Runtime-configurable settings passed via the `settings` constructor argument using `OpenAITTSService.Settings(...)`. These can be updated mid-conversation with `TTSUpdateSettingsFrame`. See [Service Settings](/pipecat/fundamentals/service-settings) for details.

| Parameter      | Type              | Default     | Description                                                                 |
| -------------- | ----------------- | ----------- | --------------------------------------------------------------------------- |
| `model`        | `str`             | `None`      | TTS model identifier. *(Inherited from base settings.)*                     |
| `voice`        | `str`             | `None`      | Voice identifier. *(Inherited from base settings.)*                         |
| `language`     | `Language \| str` | `None`      | Language for synthesis. *(Inherited from base settings.)*                   |
| `instructions` | `str`             | `NOT_GIVEN` | Instructions to guide voice synthesis behavior (e.g. affect, tone, pacing). |
| `speed`        | `float`           | `NOT_GIVEN` | Voice speed control (0.25 to 4.0).                                          |

## Usage

### Basic Setup

```python theme={null}
from pipecat.services.openai import OpenAITTSService

tts = OpenAITTSService(
    api_key=os.getenv("OPENAI_API_KEY"),
    settings=OpenAITTSService.Settings(
        voice="nova",
    ),
)
```

### With Voice Customization

```python theme={null}
from pipecat.services.openai import OpenAITTSService

tts = OpenAITTSService(
    api_key=os.getenv("OPENAI_API_KEY"),
    settings=OpenAITTSService.Settings(
        voice="coral",
        model="gpt-4o-mini-tts",
        instructions="Speak in a warm, friendly tone with moderate pacing.",
        speed=1.1,
    ),
)
```

### Updating Settings at Runtime

Voice settings can be changed mid-conversation using `TTSUpdateSettingsFrame`:

```python theme={null}
from pipecat.frames.frames import TTSUpdateSettingsFrame
from pipecat.services.openai.tts import OpenAITTSSettings

await task.queue_frame(
    TTSUpdateSettingsFrame(
        delta=OpenAITTSSettings(
            instructions="Now speak more formally.",
            speed=0.9,
        )
    )
)
```

<Tip>
  The `InputParams` / `params=` pattern is deprecated as of v0.0.105. Use
  `Settings` / `settings=` instead.
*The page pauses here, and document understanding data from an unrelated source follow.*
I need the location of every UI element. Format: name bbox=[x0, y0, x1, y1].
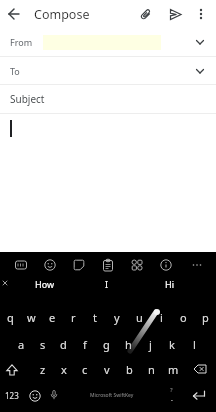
button[interactable]: From bbox=[0, 28, 216, 56]
staticText: u bbox=[136, 310, 143, 325]
button[interactable]: d bbox=[53, 332, 74, 356]
staticText: q bbox=[7, 310, 14, 325]
button[interactable] bbox=[184, 358, 216, 381]
button[interactable]: i bbox=[150, 305, 172, 329]
button[interactable]: v bbox=[96, 358, 118, 381]
staticText: h bbox=[125, 337, 132, 352]
button[interactable] bbox=[151, 256, 180, 274]
button[interactable]: z bbox=[32, 358, 53, 381]
staticText: From bbox=[10, 36, 33, 48]
button[interactable]: Hi bbox=[138, 274, 200, 294]
staticText: Microsoft SwiftKey bbox=[90, 392, 134, 399]
button[interactable]: c bbox=[74, 358, 96, 381]
button[interactable]: f bbox=[74, 332, 95, 356]
button[interactable]: w bbox=[21, 305, 42, 329]
button[interactable]: y bbox=[106, 305, 128, 329]
staticText: To bbox=[10, 65, 20, 77]
staticText: r bbox=[71, 310, 76, 325]
button[interactable]: l bbox=[183, 332, 205, 356]
staticText: b bbox=[126, 362, 133, 377]
button[interactable]: h bbox=[117, 332, 139, 356]
staticText: c bbox=[82, 362, 88, 377]
staticText: m bbox=[168, 362, 179, 377]
button[interactable]: How bbox=[14, 274, 76, 294]
button[interactable] bbox=[190, 3, 212, 25]
button[interactable]: I bbox=[76, 274, 138, 294]
button[interactable] bbox=[132, 1, 158, 27]
staticText: x bbox=[61, 362, 67, 377]
staticText: p bbox=[202, 310, 209, 325]
button[interactable] bbox=[24, 381, 44, 409]
button[interactable]: Microsoft SwiftKey bbox=[64, 381, 160, 409]
button[interactable]: u bbox=[128, 305, 150, 329]
button[interactable]: 123 bbox=[0, 381, 24, 409]
staticText: Subject bbox=[10, 92, 45, 106]
staticText: o bbox=[180, 310, 187, 325]
button[interactable]: p bbox=[194, 305, 216, 329]
staticText: I bbox=[105, 278, 109, 290]
staticText: v bbox=[104, 362, 110, 377]
button[interactable] bbox=[162, 1, 188, 27]
staticText: i bbox=[160, 310, 163, 325]
button[interactable]: g bbox=[95, 332, 117, 356]
staticText: w bbox=[27, 310, 36, 325]
button[interactable]: t bbox=[84, 305, 106, 329]
button[interactable] bbox=[184, 256, 210, 274]
button[interactable] bbox=[122, 256, 151, 274]
staticText: . bbox=[171, 394, 173, 404]
button[interactable]: j bbox=[139, 332, 161, 356]
staticText: s bbox=[40, 337, 46, 352]
button[interactable] bbox=[44, 381, 64, 409]
button[interactable] bbox=[0, 114, 216, 252]
button[interactable] bbox=[182, 381, 216, 409]
button[interactable]: n bbox=[140, 358, 162, 381]
staticText: z bbox=[40, 362, 46, 377]
button[interactable]: s bbox=[32, 332, 53, 356]
button[interactable]: x bbox=[53, 358, 74, 381]
button[interactable] bbox=[0, 0, 28, 28]
button[interactable]: q bbox=[0, 305, 21, 329]
staticText: 123 bbox=[5, 390, 19, 401]
staticText: Compose bbox=[34, 6, 90, 23]
staticText: t bbox=[93, 310, 97, 325]
button[interactable]: k bbox=[161, 332, 183, 356]
staticText: j bbox=[149, 337, 152, 352]
staticText: How bbox=[35, 278, 55, 290]
button[interactable]: r bbox=[63, 305, 84, 329]
button[interactable] bbox=[6, 256, 35, 274]
button[interactable] bbox=[64, 256, 93, 274]
button[interactable]: To bbox=[0, 57, 216, 84]
staticText: ? bbox=[170, 386, 173, 394]
button[interactable]: a bbox=[11, 332, 32, 356]
staticText: Hi bbox=[165, 278, 174, 290]
staticText: n bbox=[148, 362, 155, 377]
staticText: f bbox=[83, 337, 87, 352]
button[interactable] bbox=[35, 256, 64, 274]
button[interactable]: ? bbox=[160, 381, 182, 409]
staticText: y bbox=[114, 310, 120, 325]
staticText: l bbox=[193, 337, 196, 352]
staticText: k bbox=[169, 337, 175, 352]
button[interactable]: Subject bbox=[0, 85, 216, 113]
button[interactable] bbox=[93, 256, 122, 274]
staticText: e bbox=[49, 310, 56, 325]
staticText: g bbox=[103, 337, 110, 352]
button[interactable]: o bbox=[172, 305, 194, 329]
button[interactable]: e bbox=[42, 305, 63, 329]
button[interactable] bbox=[0, 358, 32, 381]
button[interactable]: m bbox=[162, 358, 184, 381]
button[interactable]: b bbox=[118, 358, 140, 381]
staticText: a bbox=[18, 337, 25, 352]
staticText: d bbox=[60, 337, 67, 352]
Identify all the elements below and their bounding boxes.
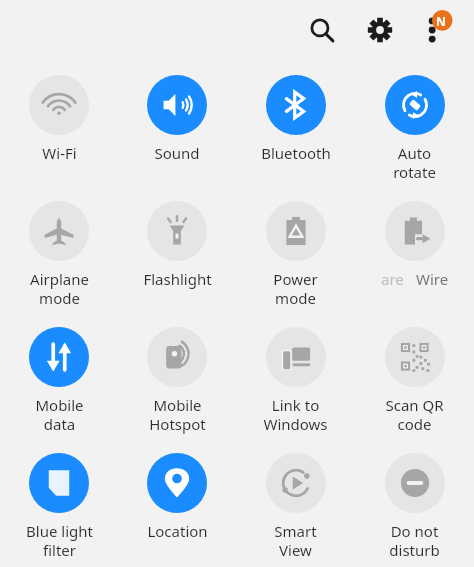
staticText: Auto rotate xyxy=(393,143,436,182)
staticText: Airplane mode xyxy=(30,269,89,308)
staticText: Link to Windows xyxy=(263,395,328,434)
staticText: Location xyxy=(147,521,208,541)
button[interactable]: Wi-Fi xyxy=(0,60,118,186)
button[interactable]: Scan QR code xyxy=(355,312,474,438)
button[interactable]: Airplane mode xyxy=(0,186,118,312)
staticText: Wire xyxy=(416,269,449,289)
staticText: Blue light filter xyxy=(26,521,93,560)
staticText: Wi-Fi xyxy=(42,143,77,163)
button[interactable]: Mobile Hotspot xyxy=(118,312,236,438)
button[interactable]: Settings xyxy=(358,8,402,52)
button[interactable]: Link to Windows xyxy=(236,312,355,438)
staticText: Sound xyxy=(154,143,200,163)
button[interactable]: Auto rotate xyxy=(355,60,474,186)
button[interactable]: Smart View xyxy=(236,438,355,564)
staticText: Smart View xyxy=(274,521,317,560)
staticText: Bluetooth xyxy=(261,143,331,163)
staticText: are xyxy=(381,269,404,289)
button[interactable]: Do not disturb xyxy=(355,438,474,564)
button[interactable]: Blue light filter xyxy=(0,438,118,564)
button[interactable]: Bluetooth xyxy=(236,60,355,186)
staticText: Mobile data xyxy=(35,395,84,434)
button[interactable]: Flashlight xyxy=(118,186,236,312)
staticText: Do not disturb xyxy=(389,521,440,560)
staticText: Flashlight xyxy=(143,269,212,289)
staticText: Mobile Hotspot xyxy=(149,395,206,434)
button[interactable]: Wireless PowerShare xyxy=(355,186,474,312)
staticText: Scan QR code xyxy=(385,395,444,434)
button[interactable]: Mobile data xyxy=(0,312,118,438)
button[interactable]: Search xyxy=(300,8,344,52)
staticText: N xyxy=(436,13,446,29)
button[interactable]: Power mode xyxy=(236,186,355,312)
staticText: Power mode xyxy=(273,269,318,308)
button[interactable]: Location xyxy=(118,438,236,564)
button[interactable]: Sound xyxy=(118,60,236,186)
button[interactable]: More options xyxy=(412,6,460,54)
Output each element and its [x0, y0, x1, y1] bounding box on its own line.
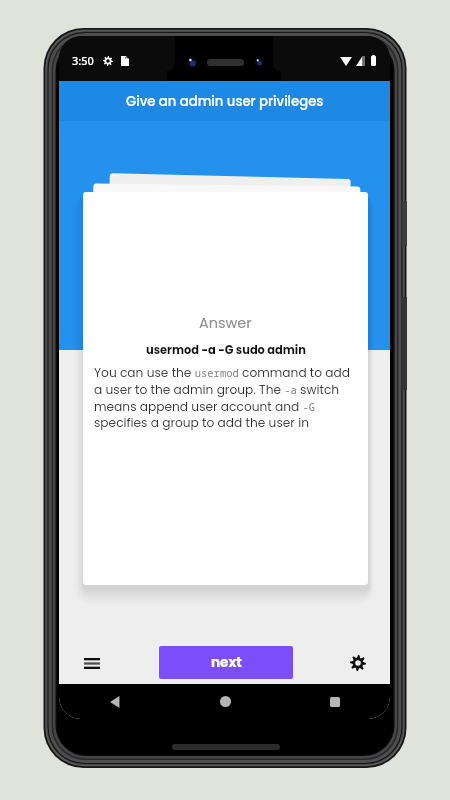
- button[interactable]: Back: [59, 684, 170, 719]
- staticText: Give an admin user privileges: [126, 92, 324, 110]
- staticText: Answer: [199, 313, 252, 333]
- staticText: next: [211, 653, 242, 672]
- button[interactable]: Menu: [76, 647, 108, 679]
- button[interactable]: Settings: [342, 647, 374, 679]
- staticText: usermod -a -G sudo admin: [146, 342, 306, 358]
- staticText: You can use the usermod command to add a…: [94, 364, 360, 431]
- button[interactable]: next: [159, 646, 293, 679]
- staticText: 3:50: [72, 53, 94, 68]
- button[interactable]: Recents: [280, 684, 390, 719]
- button[interactable]: Home: [170, 684, 280, 719]
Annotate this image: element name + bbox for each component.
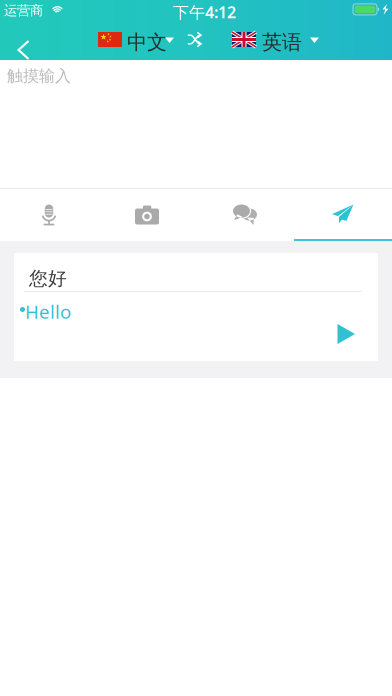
button[interactable]: Voice input — [0, 189, 98, 241]
button[interactable]: Translate — [294, 189, 392, 241]
button[interactable]: Play pronunciation — [14, 253, 48, 287]
button[interactable]: Back — [0, 20, 48, 60]
staticText: 触摸输入 — [7, 66, 71, 86]
staticText: 下午4:12 — [173, 1, 236, 23]
button[interactable]: 中文 — [0, 20, 82, 60]
button[interactable]: Swap languages — [0, 20, 34, 60]
staticText: 英语 — [262, 30, 302, 55]
button[interactable]: Camera input — [98, 189, 196, 241]
staticText: Hello — [25, 299, 71, 324]
button[interactable]: Conversation — [196, 189, 294, 241]
staticText: 运营商 — [4, 2, 43, 19]
staticText: 您好 — [29, 267, 67, 290]
button[interactable]: 英语 — [0, 20, 92, 60]
staticText: 中文 — [127, 30, 167, 55]
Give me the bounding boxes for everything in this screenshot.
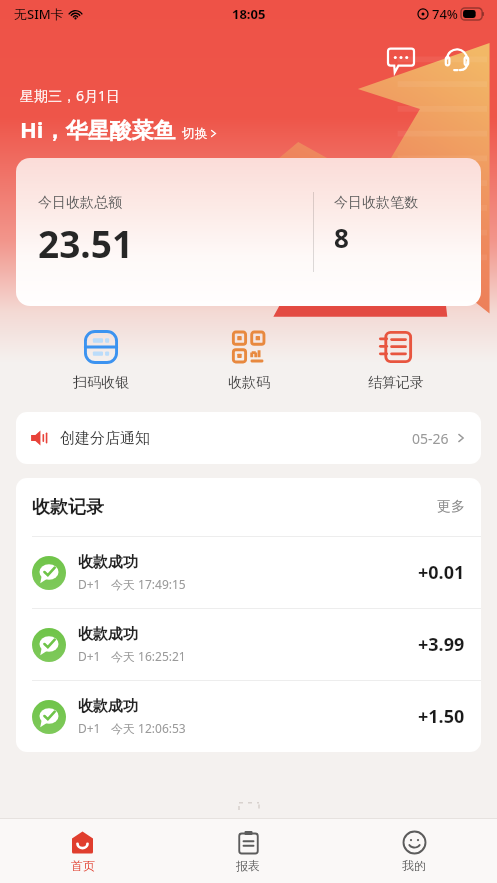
staticText: 今日收款总额 xyxy=(38,194,122,212)
staticText: 今天 17:49:15 xyxy=(111,576,186,592)
button[interactable]: 我的 xyxy=(331,819,497,883)
staticText: 收款码 xyxy=(228,374,270,392)
staticText: 我的 xyxy=(402,858,426,873)
staticText: 创建分店通知 xyxy=(60,429,150,448)
staticText: 星期三，6月1日 xyxy=(20,86,121,105)
staticText: 结算记录 xyxy=(368,374,424,392)
button[interactable]: 客服 xyxy=(435,38,479,82)
staticText: 8 xyxy=(334,220,349,255)
staticText: 更多 xyxy=(437,498,465,516)
staticText: D+1 xyxy=(78,720,101,736)
staticText: 无SIM卡 xyxy=(14,5,64,23)
staticText: +1.50 xyxy=(418,704,465,729)
staticText: 今日收款笔数 xyxy=(334,194,418,212)
staticText: D+1 xyxy=(78,576,101,592)
button[interactable]: 扫码收银 xyxy=(46,324,156,398)
button[interactable]: 收款成功 xyxy=(16,681,481,752)
staticText: Hi，华星酸菜鱼 xyxy=(20,114,176,144)
staticText: 报表 xyxy=(236,858,260,873)
staticText: 今天 16:25:21 xyxy=(111,648,186,664)
staticText: +3.99 xyxy=(418,632,465,657)
staticText: 切换 xyxy=(182,125,208,141)
button[interactable]: 结算记录 xyxy=(341,324,451,398)
staticText: 扫码收银 xyxy=(73,374,129,392)
button[interactable]: 收款码 xyxy=(194,324,304,398)
button[interactable]: 收款成功 xyxy=(16,537,481,608)
staticText: 23.51 xyxy=(38,218,134,268)
button[interactable]: 切换 xyxy=(182,125,219,141)
staticText: 收款成功 xyxy=(78,553,138,572)
staticText: 收款记录 xyxy=(32,496,104,519)
staticText: 74% xyxy=(432,5,458,23)
button[interactable]: 收款成功 xyxy=(16,609,481,680)
staticText: 05-26 xyxy=(412,429,449,448)
button[interactable]: 消息 xyxy=(379,38,423,82)
button[interactable]: 今日收款总额 xyxy=(16,158,481,306)
staticText: D+1 xyxy=(78,648,101,664)
staticText: 收款成功 xyxy=(78,697,138,716)
staticText: 今天 12:06:53 xyxy=(111,720,186,736)
button[interactable]: 创建分店通知 xyxy=(16,412,481,464)
staticText: +0.01 xyxy=(418,560,465,585)
staticText: 18:05 xyxy=(232,5,266,23)
button[interactable]: 收款记录 xyxy=(16,478,481,536)
button[interactable]: 报表 xyxy=(165,819,331,883)
button[interactable]: 首页 xyxy=(0,819,165,883)
staticText: 收款成功 xyxy=(78,625,138,644)
staticText: 首页 xyxy=(71,858,95,873)
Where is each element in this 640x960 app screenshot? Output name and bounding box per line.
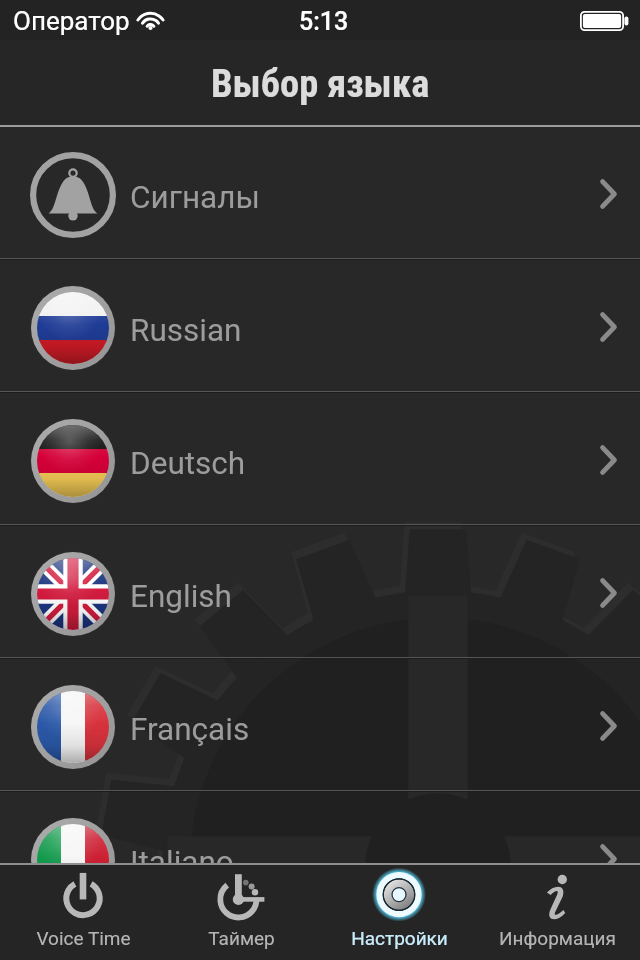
staticText: Сигналы <box>130 179 260 216</box>
button[interactable]: Сигналы <box>0 127 640 260</box>
staticText: Voice Time <box>36 927 131 949</box>
staticText: Français <box>130 711 250 748</box>
button[interactable]: English <box>0 526 640 659</box>
button[interactable]: Настройки <box>320 863 478 960</box>
staticText: English <box>130 578 232 615</box>
staticText: Deutsch <box>130 445 246 482</box>
staticText: Таймер <box>208 927 275 949</box>
other: Wi-Fi <box>139 13 162 30</box>
staticText: Russian <box>130 312 242 349</box>
button[interactable]: Таймер <box>162 863 320 960</box>
button[interactable]: Italiano <box>0 792 640 925</box>
button[interactable]: Russian <box>0 260 640 393</box>
staticText: Оператор <box>13 6 130 36</box>
staticText: Информация <box>499 927 616 949</box>
button[interactable]: Français <box>0 659 640 792</box>
button[interactable]: Deutsch <box>0 393 640 526</box>
button[interactable]: Информация <box>478 863 636 960</box>
other: Battery <box>580 11 629 31</box>
staticText: Настройки <box>351 927 448 949</box>
staticText: Выбор языка <box>211 61 430 106</box>
button[interactable]: Voice Time <box>4 863 162 960</box>
staticText: Italiano <box>130 844 234 881</box>
staticText: 5:13 <box>299 7 349 36</box>
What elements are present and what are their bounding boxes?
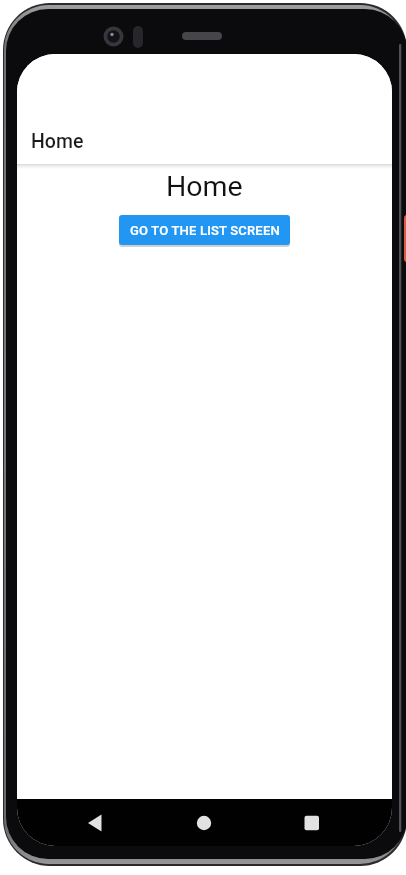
staticText: Home — [31, 130, 84, 153]
button[interactable] — [17, 799, 142, 846]
button[interactable] — [267, 799, 392, 846]
button[interactable]: GO TO THE LIST SCREEN — [119, 215, 290, 245]
button[interactable] — [142, 799, 267, 846]
staticText: GO TO THE LIST SCREEN — [130, 223, 280, 238]
staticText: Home — [166, 170, 243, 203]
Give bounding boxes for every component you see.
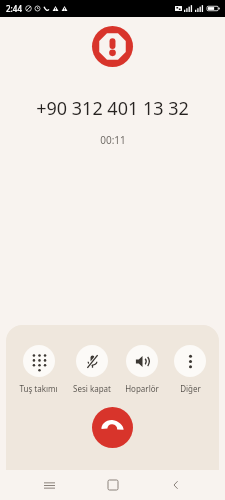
staticText: 00:11 — [100, 133, 126, 147]
button[interactable]: Recents — [34, 470, 64, 500]
button[interactable]: Diğer — [172, 345, 208, 394]
staticText: Diğer — [180, 383, 201, 394]
button[interactable]: End call — [92, 407, 133, 448]
button[interactable]: Sesi kapat — [71, 345, 113, 394]
button[interactable]: Home — [98, 470, 128, 500]
staticText: Sesi kapat — [73, 383, 111, 394]
button[interactable]: Hoparlör — [123, 345, 161, 394]
button[interactable]: Tuş takımı — [17, 345, 60, 394]
staticText: Hoparlör — [125, 383, 159, 394]
staticText: +90 312 401 13 32 — [36, 96, 189, 121]
staticText: 2:44 — [6, 3, 22, 14]
staticText: Tuş takımı — [19, 383, 58, 394]
button[interactable]: Back — [161, 470, 191, 500]
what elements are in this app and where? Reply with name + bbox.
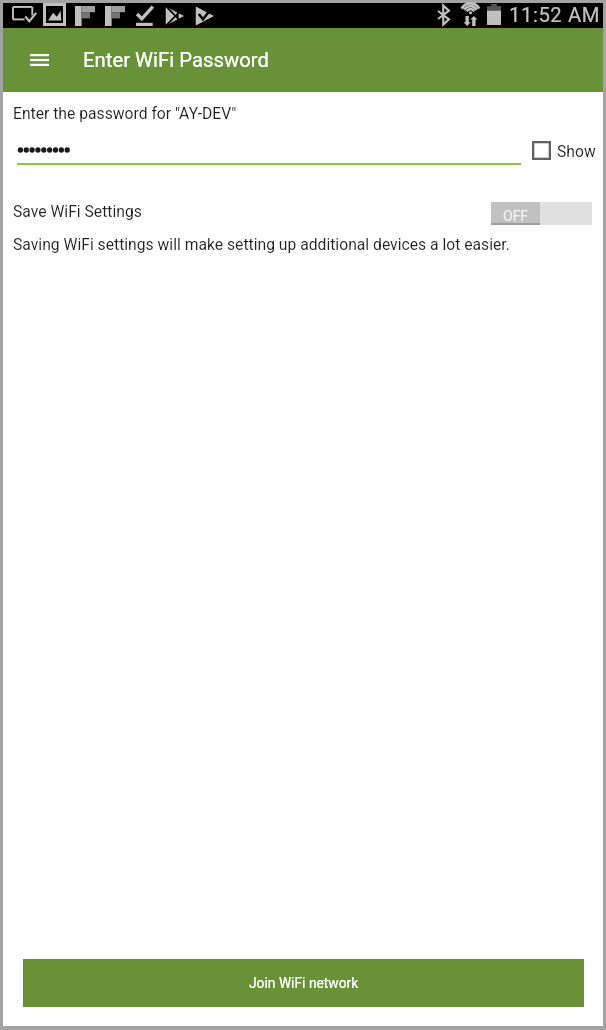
staticText: OFF: [503, 208, 529, 224]
button[interactable]: Save WiFi Settings off: [491, 202, 592, 225]
staticText: Saving WiFi settings will make setting u…: [13, 235, 510, 253]
button[interactable]: Join WiFi network: [23, 959, 584, 1007]
staticText: Save WiFi Settings: [13, 202, 142, 220]
staticText: Enter the password for "AY-DEV": [13, 104, 237, 122]
staticText: Enter WiFi Password: [83, 48, 269, 72]
staticText: Join WiFi network: [249, 975, 359, 991]
staticText: 11:52 AM: [509, 3, 600, 27]
staticText: Show: [557, 142, 596, 160]
button[interactable]: Open navigation menu: [21, 42, 57, 78]
button[interactable]: Show: [531, 140, 596, 161]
See the [Service Settings
  guide](/pipecat/fundamentals/service-settings) for migration details.
</Tip>

## Notes

* **Fixed sample rate**: OpenAI TTS always outputs audio at 24kHz. Using a different sample rate may cause issues.
* **Model selection**: The `gpt-4o-mini-tts` model supports the `instructions` parameter for controlling voice affect and tone, which traditional TTS models do not support.
* **HTTP-based service**: OpenAI TTS uses HTTP streaming, so it does not have WebSocket connection events.